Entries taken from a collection

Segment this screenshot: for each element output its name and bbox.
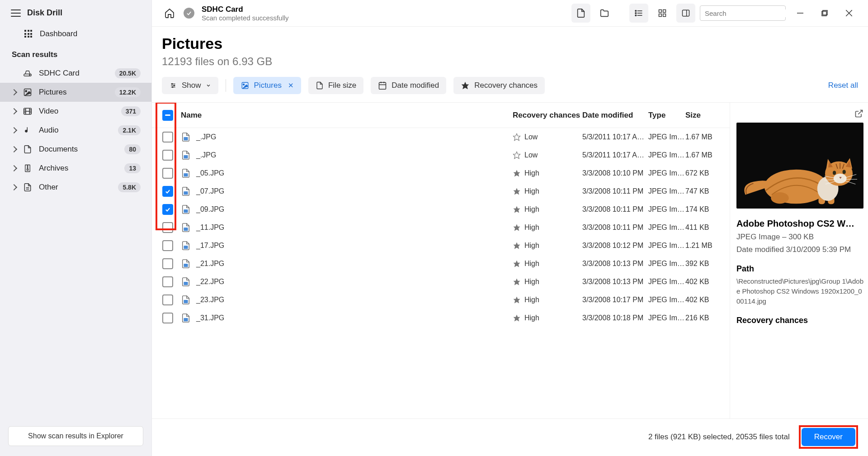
row-checkbox[interactable] — [162, 258, 173, 269]
pictures-filter[interactable]: Pictures ✕ — [233, 77, 301, 94]
col-name[interactable]: Name — [178, 111, 513, 120]
svg-line-73 — [858, 110, 862, 114]
table-row[interactable]: _31.JPGHigh3/3/2008 10:18 PMJPEG Im…216 … — [152, 309, 730, 327]
home-icon[interactable] — [160, 4, 179, 23]
sidebar-label: SDHC Card — [39, 69, 108, 78]
maximize-button[interactable] — [815, 5, 835, 21]
open-external-icon[interactable] — [854, 109, 863, 120]
table-row[interactable]: _23.JPGHigh3/3/2008 10:17 PMJPEG Im…402 … — [152, 291, 730, 309]
row-checkbox[interactable] — [162, 186, 173, 197]
file-name: _23.JPG — [178, 295, 513, 305]
row-checkbox[interactable] — [162, 276, 173, 287]
sidebar-item-pictures[interactable]: Pictures12.2K — [0, 83, 151, 102]
table-row[interactable]: _.JPGLow5/3/2011 10:17 A…JPEG Im…1.67 MB — [152, 146, 730, 164]
recovery-cell: High — [513, 260, 582, 268]
audio-icon — [23, 125, 33, 135]
footer: 2 files (921 KB) selected, 20535 files t… — [152, 418, 868, 456]
table-row[interactable]: _11.JPGHigh3/3/2008 10:11 PMJPEG Im…411 … — [152, 218, 730, 237]
sidebar-label: Audio — [39, 126, 112, 135]
recovery-cell: High — [513, 169, 582, 177]
table-row[interactable]: _21.JPGHigh3/3/2008 10:13 PMJPEG Im…392 … — [152, 255, 730, 273]
table-row[interactable]: _07.JPGHigh3/3/2008 10:11 PMJPEG Im…747 … — [152, 182, 730, 200]
table-row[interactable]: _17.JPGHigh3/3/2008 10:12 PMJPEG Im…1.21… — [152, 237, 730, 255]
recovery-cell: High — [513, 205, 582, 214]
col-date[interactable]: Date modified — [582, 111, 648, 120]
scan-results-heading: Scan results — [0, 47, 151, 64]
file-name: _22.JPG — [178, 277, 513, 287]
select-all-checkbox[interactable] — [162, 110, 173, 121]
table-row[interactable]: _.JPGLow5/3/2011 10:17 A…JPEG Im…1.67 MB — [152, 128, 730, 146]
svg-rect-53 — [184, 155, 188, 158]
folder-icon[interactable] — [595, 4, 614, 23]
date-cell: 3/3/2008 10:12 PM — [582, 242, 648, 250]
svg-rect-29 — [683, 10, 689, 16]
date-filter[interactable]: Date modified — [371, 77, 446, 94]
date-cell: 3/3/2008 10:17 PM — [582, 296, 648, 304]
recovery-cell: Low — [513, 151, 582, 159]
row-checkbox[interactable] — [162, 240, 173, 251]
col-size[interactable]: Size — [685, 111, 730, 120]
type-cell: JPEG Im… — [648, 133, 685, 141]
clear-filter-icon[interactable]: ✕ — [288, 81, 294, 90]
close-button[interactable] — [839, 5, 859, 21]
panel-icon[interactable] — [676, 4, 695, 23]
recovery-filter[interactable]: Recovery chances — [453, 77, 545, 94]
hamburger-icon[interactable] — [11, 10, 21, 17]
type-cell: JPEG Im… — [648, 242, 685, 250]
show-filter[interactable]: Show — [162, 77, 218, 94]
table-row[interactable]: _09.JPGHigh3/3/2008 10:11 PMJPEG Im…174 … — [152, 200, 730, 218]
svg-point-45 — [243, 84, 244, 85]
grid-view-icon[interactable] — [653, 4, 672, 23]
svg-point-42 — [174, 85, 175, 86]
image-icon — [241, 81, 250, 90]
chevron-down-icon — [206, 83, 211, 88]
list-view-icon[interactable] — [629, 4, 648, 23]
file-name: _09.JPG — [178, 204, 513, 214]
file-table[interactable]: Name Recovery chances Date modified Type… — [152, 103, 730, 418]
row-checkbox[interactable] — [162, 168, 173, 179]
recovery-cell: High — [513, 242, 582, 250]
sidebar-item-documents[interactable]: Documents80 — [0, 140, 151, 159]
size-cell: 392 KB — [685, 260, 730, 268]
search-field[interactable] — [705, 10, 791, 17]
col-recovery[interactable]: Recovery chances — [513, 111, 582, 120]
sidebar-item-dashboard[interactable]: Dashboard — [0, 25, 151, 43]
sidebar-item-archives[interactable]: Archives13 — [0, 159, 151, 178]
detail-subtitle: JPEG Image – 300 KB — [736, 233, 863, 242]
svg-marker-58 — [514, 188, 520, 195]
chevron-right-icon — [11, 89, 17, 95]
sidebar-item-video[interactable]: Video371 — [0, 102, 151, 121]
table-row[interactable]: _22.JPGHigh3/3/2008 10:13 PMJPEG Im…402 … — [152, 273, 730, 291]
show-in-explorer-button[interactable]: Show scan results in Explorer — [8, 426, 143, 446]
recover-button[interactable]: Recover — [802, 428, 855, 446]
sidebar-item-drive[interactable]: SDHC Card20.5K — [0, 64, 151, 83]
row-checkbox[interactable] — [162, 294, 173, 305]
svg-marker-60 — [514, 206, 520, 213]
table-row[interactable]: _05.JPGHigh3/3/2008 10:10 PMJPEG Im…672 … — [152, 164, 730, 182]
file-icon — [316, 81, 324, 90]
svg-marker-64 — [514, 242, 520, 249]
sidebar-label: Video — [39, 107, 115, 116]
row-checkbox[interactable] — [162, 313, 173, 323]
chevron-right-icon — [11, 165, 17, 171]
selection-status: 2 files (921 KB) selected, 20535 files t… — [648, 432, 790, 442]
row-checkbox[interactable] — [162, 204, 173, 215]
search-input[interactable] — [700, 5, 786, 21]
file-name: _05.JPG — [178, 168, 513, 178]
minimize-button[interactable] — [790, 5, 810, 21]
sidebar-item-other[interactable]: Other5.8K — [0, 178, 151, 197]
svg-rect-59 — [184, 209, 188, 213]
reset-all-link[interactable]: Reset all — [828, 81, 858, 90]
svg-marker-52 — [514, 134, 520, 141]
row-checkbox[interactable] — [162, 222, 173, 233]
col-type[interactable]: Type — [648, 111, 685, 120]
sidebar-badge: 20.5K — [115, 68, 141, 78]
recovery-cell: High — [513, 278, 582, 286]
sidebar-item-audio[interactable]: Audio2.1K — [0, 121, 151, 140]
file-icon[interactable] — [571, 4, 590, 23]
recovery-cell: High — [513, 314, 582, 322]
svg-point-85 — [833, 174, 846, 184]
row-checkbox[interactable] — [162, 150, 173, 161]
row-checkbox[interactable] — [162, 132, 173, 142]
filesize-filter[interactable]: File size — [308, 77, 363, 94]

Task objective >> Looking at the records, report the number of lines that hold the string "right", with no other text.

Written reply >> 2